Dear Nan Triffitt,
A year ago today you left this world of ours. It was a Thursday morning and I got the call from Simon early that morning that you had passed away. You see, I wasn't at home. I was at the emergency department of the hospital, four and a half months pregnant, waiting to see if the bleeding I had discovered that morning was bad news for our baby girl. As it turned out, it was!! A double whammy of a day.
I am writing you this letter because I feel that I didn't give enough thought to you this day last year. You see the news of your passing just added to an already black day.
Today I want to remember what a privilege it was to know you.
Jonty's blessing day (Jan 2009)
I am grateful that for the last six years of your life, I lived only ten minutes away.
I am grateful to have seen you every Sunday, always smiling and cheerful despite your ailments.
I am grateful to have been your visiting teacher and as you sat in your recliner, to listen to your testimony of reading the scriptures. It sent shivers down my spine to hear your quiet but powerful testimony. Do you remember that day? It had a profound impact on me as I realised there was so much to learn from you.
I wish I had known you for longer, known you like your grandkids did, when you were younger. I love that your grandkids loved and love you. Simon took the kids out to the cemetery to see you today. They know you weren't really there but up above smiling down on them running through the cemetery.

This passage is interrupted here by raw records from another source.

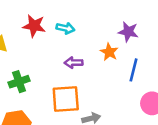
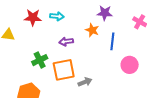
green cross: (19, 82) -> (40, 60), moved

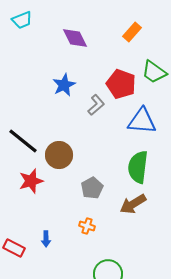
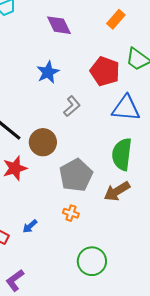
gray L-shape: (96, 105) -> (72, 106), moved
gray pentagon: (92, 188) -> (76, 175), size x1.5
blue arrow: (46, 239) -> (30, 226), turned 49

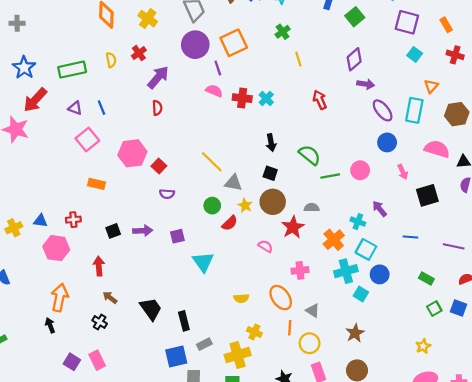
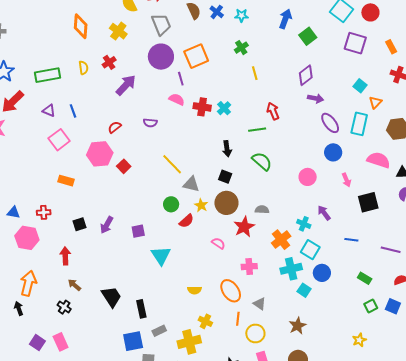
cyan square: (415, 54) -> (360, 86), moved
red semicircle: (157, 108) -> (115, 127), moved, turned -128
green line: (330, 176) -> (257, 130), moved
purple semicircle: (167, 194) -> (150, 123), moved
purple arrow: (143, 231) -> (107, 225), turned 120

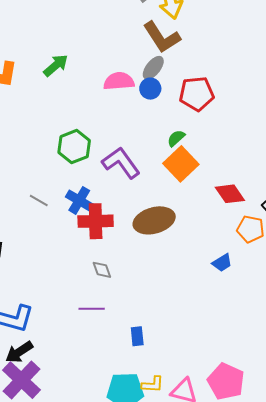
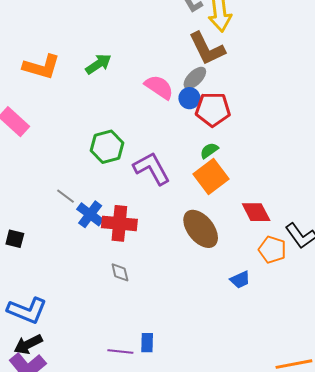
pink semicircle: (119, 81) -> (159, 87), turned 32
red pentagon: (197, 94) -> (213, 109), moved
blue cross: (79, 200) -> (90, 214), moved
brown ellipse: (154, 220) -> (201, 229), moved, turned 60
purple line: (92, 309) -> (120, 351), moved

I remember the day you had your stroke and just that morning you were thinking of others, giving eggs to someone. I remember standing at your bed at the hospital, crying and talking to you while you were asleep and not able to respond, and getting the distinct impression from you to "stop crying and be strong because you weren't going anywhere just yet".
I am grateful for you loving the colour pink and making the best sponge ever. I am grateful for spending time in your home looking at photos and albums with Pop sitting in the sun room out the back, proudly telling me every time I visited, what the temperature was out there.

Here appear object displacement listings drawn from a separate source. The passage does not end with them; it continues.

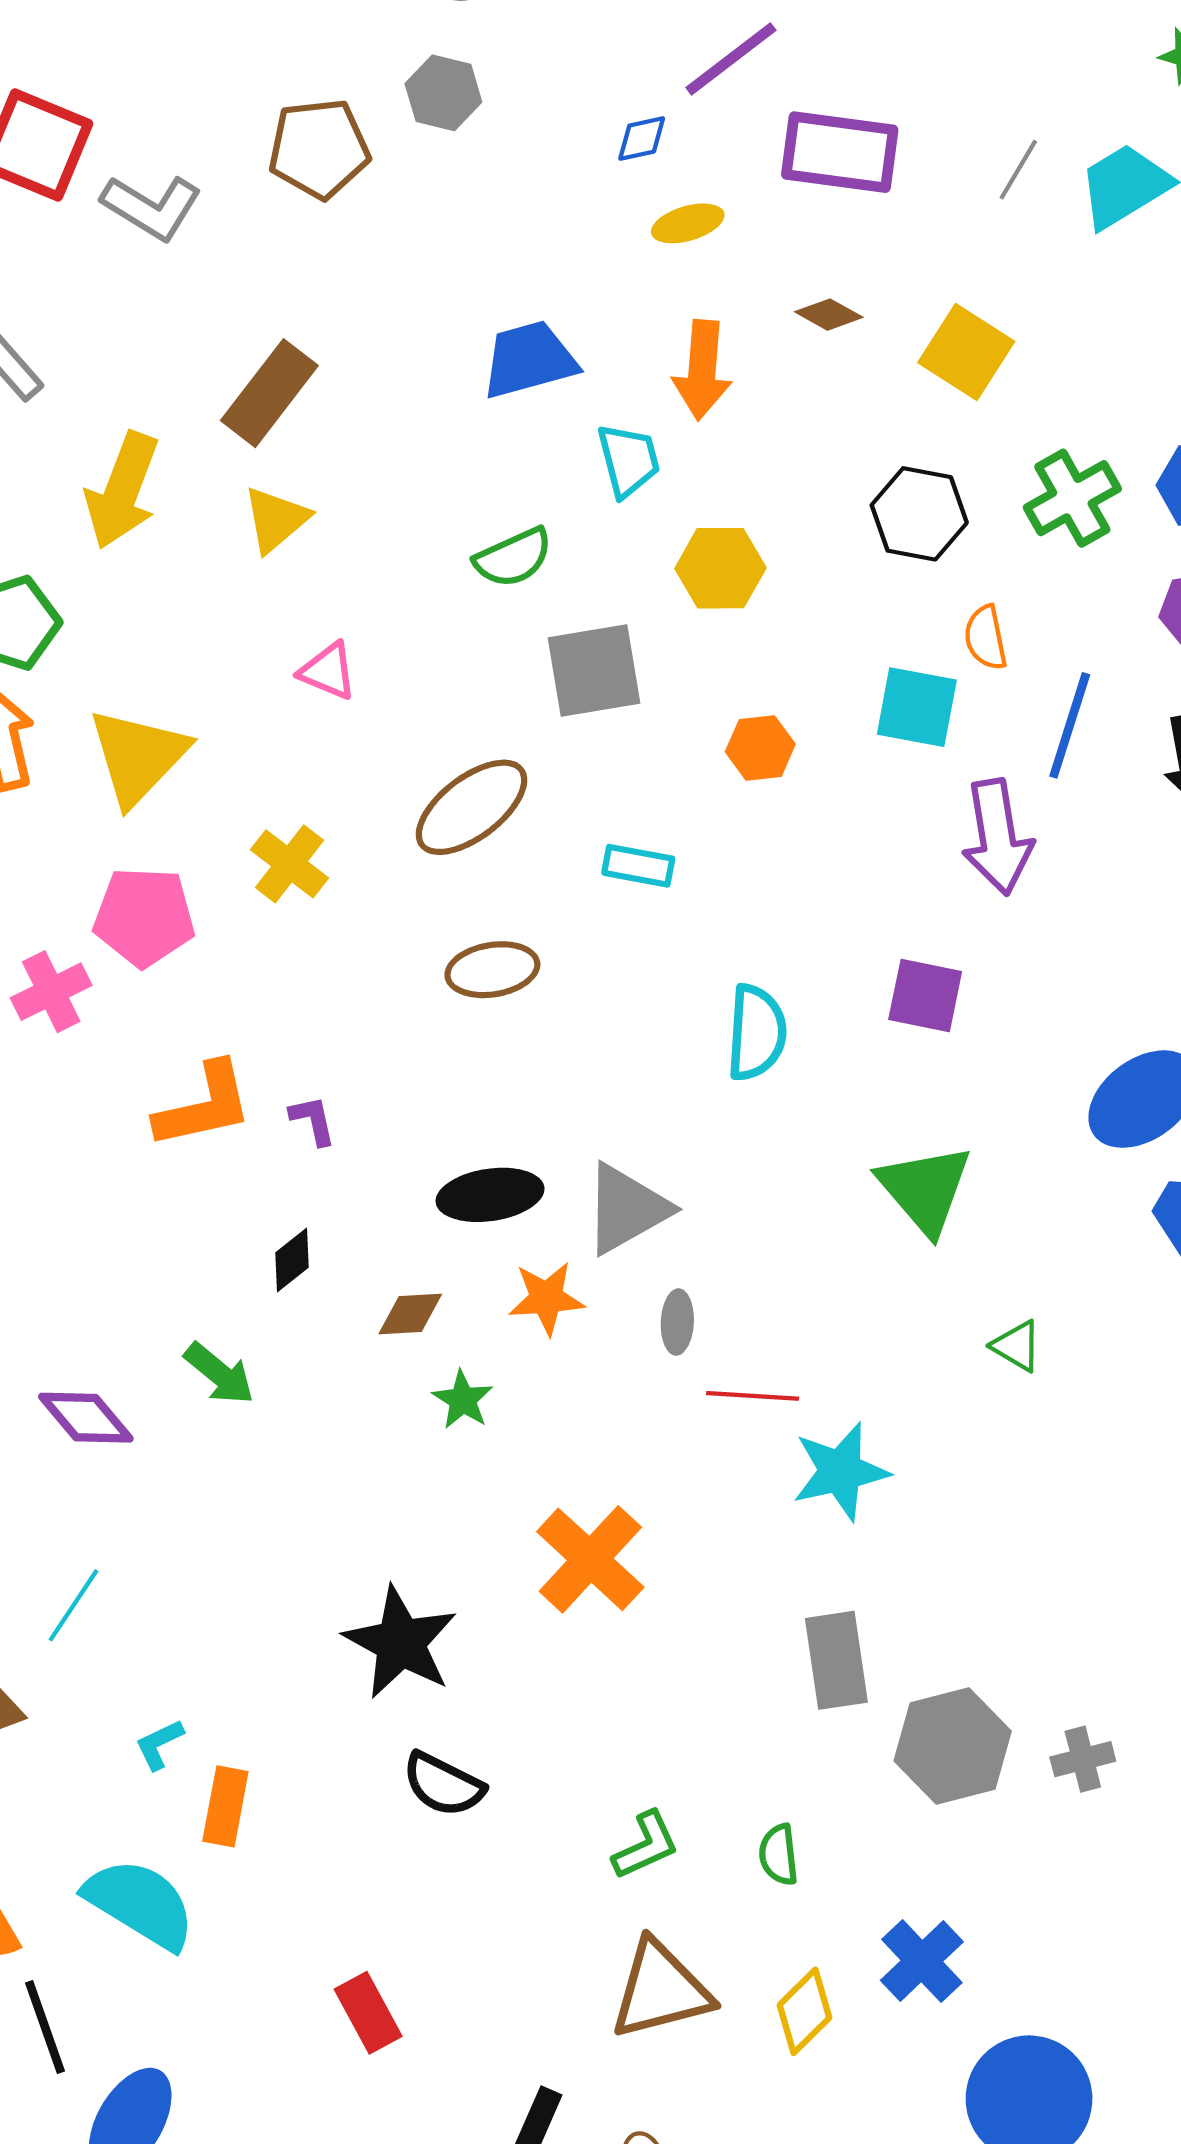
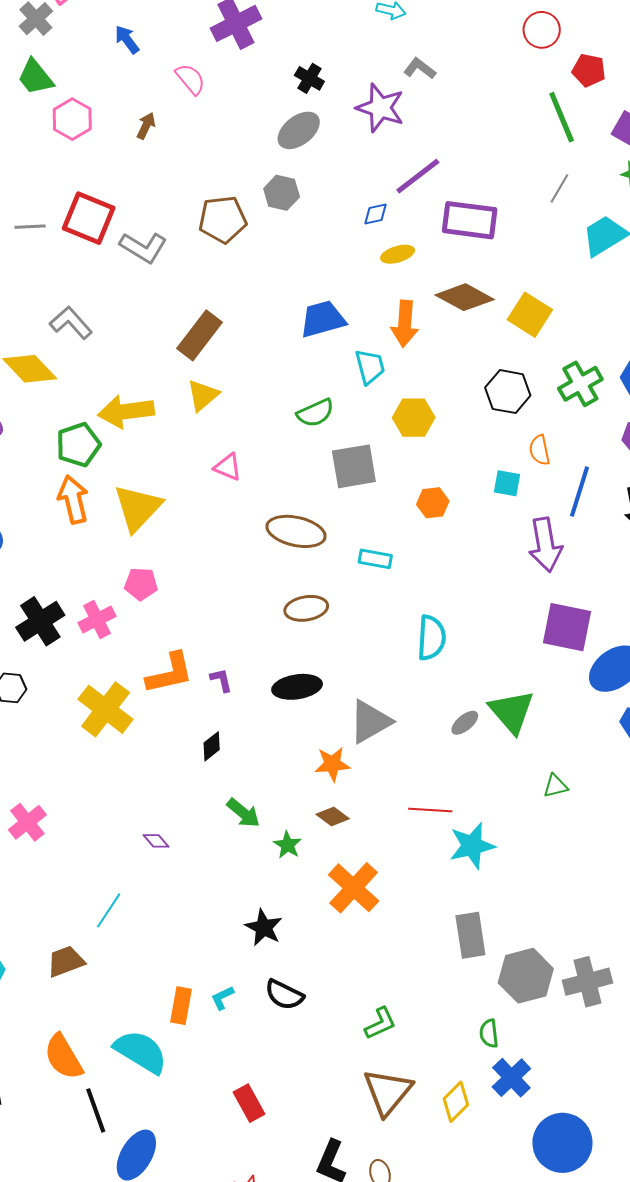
gray line: (1018, 170) -> (559, 188), moved
brown diamond: (829, 315) -> (465, 297), size x1.8
yellow arrow: (122, 490) -> (126, 412), moved, turned 62
cyan square: (917, 707) -> (507, 483), size x0.7
brown ellipse: (472, 807) -> (296, 531), turned 50
yellow cross: (289, 864) -> (106, 709), moved, size x1.5
pink pentagon: (144, 917) -> (141, 584), size x0.7
purple square: (925, 995) -> (567, 627), moved, size x1.4
black ellipse: (490, 1195) -> (297, 687), moved
brown diamond: (410, 1314) -> (333, 816), moved, turned 40
gray ellipse: (677, 1322) -> (465, 723), moved, turned 48
green triangle: (1017, 1346) -> (555, 786), turned -44
green arrow: (219, 1374) -> (243, 813), moved
green star: (463, 1400) -> (288, 845), moved
purple diamond: (86, 1418) -> (156, 841), moved, size x0.6
black star: (401, 1643) -> (264, 928), size x0.7
cyan L-shape: (159, 1744) -> (222, 998), moved
gray cross: (1083, 1759) -> (587, 982), size x1.6
green semicircle: (779, 1855) -> (489, 1033), moved
brown triangle: (661, 1990) -> (388, 1092), turned -36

Finally I am grateful for the legacy you left behind that enabled me to be married to your grandson, these past 11 and a half years.

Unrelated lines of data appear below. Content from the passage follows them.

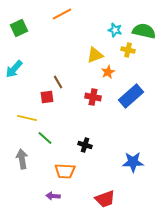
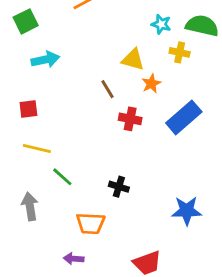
yellow triangle: (95, 55) -> (133, 60), turned 36
cyan arrow: (14, 69) -> (45, 60), moved, turned -144
brown line: (58, 82) -> (108, 89), moved
red square: (47, 97) -> (28, 109), moved

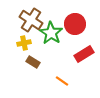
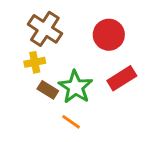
green star: (51, 33) -> (75, 87), moved
orange line: (62, 81) -> (71, 122), moved

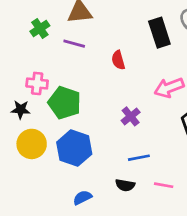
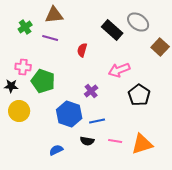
black rectangle: (159, 33) -> (112, 30), turned -30
red semicircle: (118, 60) -> (82, 50), turned 32
blue hexagon: (74, 148) -> (69, 114), moved

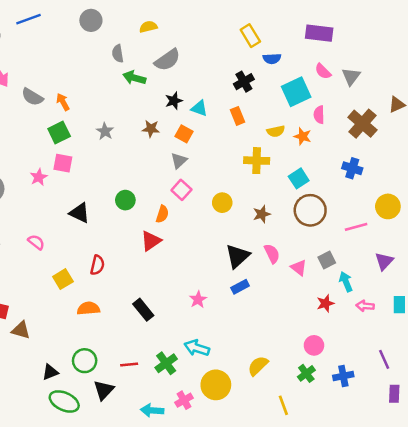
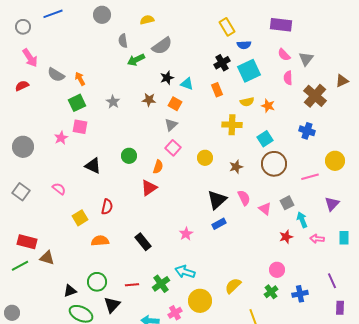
green arrow: (134, 78) -> (136, 60), turned -42
cyan square: (296, 92) -> (249, 71), moved
pink semicircle: (319, 115) -> (288, 78), moved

And so we decided last year that because you and Charlotte shared something that day, something so sad and precious, that part of our little girl's name would reflect the amazing woman that you are. Charlotte May is named after a wonderful, beautiful and incredibly strong woman. But she already knows that!!!!
Lots of love, Simone. xx
PS. I drive by your old house sometimes and your garden does not look as good as when you were there. That's okay because the garden you are working on now, I bet, is pretty amazing.
PSS. You would love the beautiful Autumn trees at the cemetery. The colours are brilliant.